Bruno Jacquet Ossébi, un journaliste franco-congolais connu pour ses articles incisifs sur la corruption gouvernementale en République du Congo, est décédé à la suite d'un incendie mystérieux qui avait réduit sa maison en cendres. Par Mohamed Keita avec le reportage de Sarah Turbeaux

23 avril 2009 

Ossébi était connu pour traiter des sujets sensibles, notamment des allégations de corruption gouvernementale. (Mwinda)

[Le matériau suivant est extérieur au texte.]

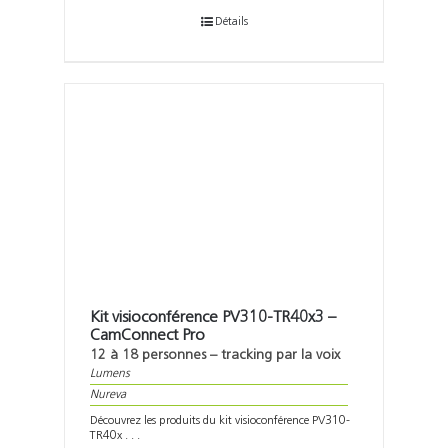
Détails
Kit visioconférence PV310-TR40x3 –
CamConnect Pro
12 à 18 personnes – tracking par la voix
Lumens
Nureva
Découvrez les produits du kit visioconférence PV310-
TR40x . . .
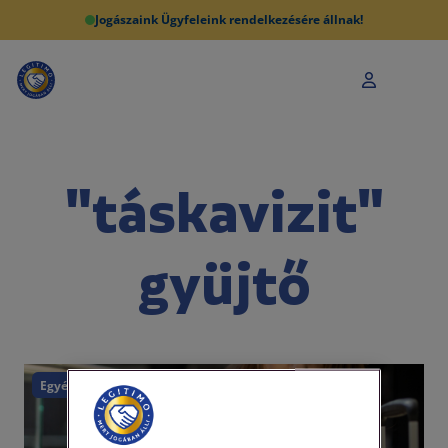
Jogászaink Ügyfeleink rendelkezésére állnak!
"táskavizit"
gyüjtő
Egyéb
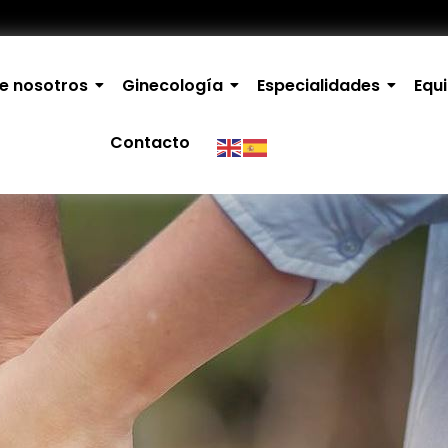
e nosotros
Ginecología
Especialidades
Equ
Contacto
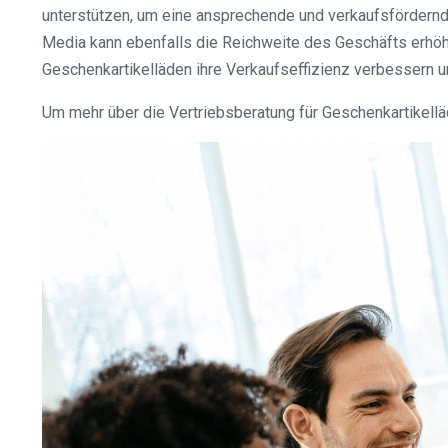
unterstützen, um eine ansprechende und verkaufsfördernd
Media kann ebenfalls die Reichweite des Geschäfts erhöh
Geschenkartikelläden ihre Verkaufseffizienz verbessern u
Um mehr über die Vertriebsberatung für Geschenkartikelläde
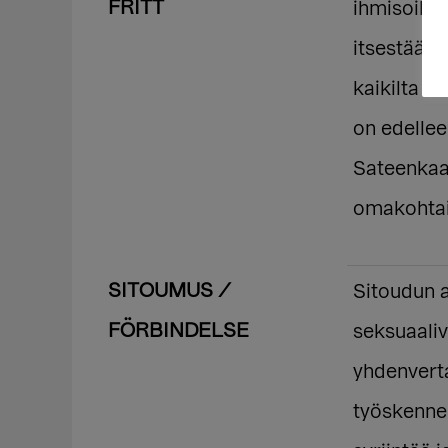
FRITT
ihmisoikeu
itsestääns
kaikilta os
on edelleen
Sateenkaa
omakohtais
SITOUMUS /
Sitoudun a
FÖRBINDELSE
seksuaali
yhdenvert
työskennel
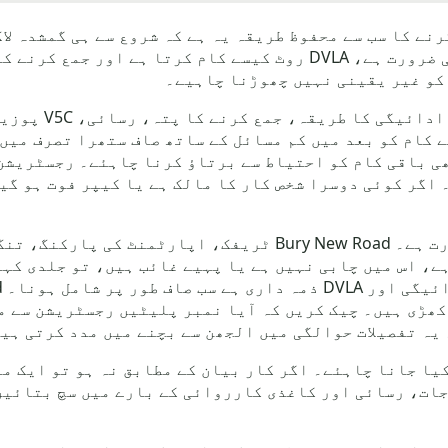
کار کو سکریپ کرنے کا سب سے محفوظ طریقہ یہ ہے کہ شروع سے ہی گمش
مناسب سروس بتا سکتی ہے کہ کس معلومات کی ضرورت ہے، DVLA روٹ کیسے ک
کو غیر یقینی نہیں چھوڑنا چاہیے۔
گاڑی کے جانے سے 
ھی باقی کام کو احتیاط سے برتاؤ کرنا چاہئے۔ رجسٹریشن
۔ اگر کوئی دوسرا شخص کار کا مالک ہے یا کیپر فوت ہو گی
جسمانی مجموعہ کو اسی ایمانداری کی ضرورت ہے۔ Bury New Road 
ے، اس میں چابی نہیں ہے یا پہیے غائب ہیں، تو جلدی کہہ
یہ تفصیلات حوالگی میں الجھن سے بچنے میں مدد کرتی ہی
یا جانا چاہئے۔ اگر کار بیان کے مطابق نہ ہو تو ایک م
ات، رسائی اور کاغذی کارروائی کے بارے میں سچ بتائیں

Bruno Jacquet Ossébi avait passé une bonne partie de cette soirée du 20 janvier dernier devant son téléviseur à son domicile à Brazzaville, la capitale de la République du Congo, pour suivre des nouvelles de l'investiture historique du nouveau président des Etats-Unis d'Amérique, Barack Obama, à l'autre bout du monde. Peu après 1 heure du matin, un incendie se déclare soudainement chez lui. Rapidement les flammes envahissent la maison de deux-pièces, tuant sa compagne et les deux garçons de cette dernière âgés de 8 et 10 ans. Quant à Ossébi, alors âgé de 44 ans, il est grièvement brûlé bien que ses blessures ne soient pas mortelles. Pourtant, il meurt brusquement à l'hôpital 12 jours plus tard, la veille de son évacuation médicale prévue vers son pays natal, la France. 

Le rapport officiel d'incendie du Centre de secours principal des sapeurs-pompiers de Brazzaville identifie la cause de l'incendie comme étant un « court-circuit ». Cependant, le lieutenant-colonel Alphonse Yamboula, commandant du Centre, déclare dans une interview avec le CPJ que ce constat n'est pas le résultat d'une expertise scientifique. 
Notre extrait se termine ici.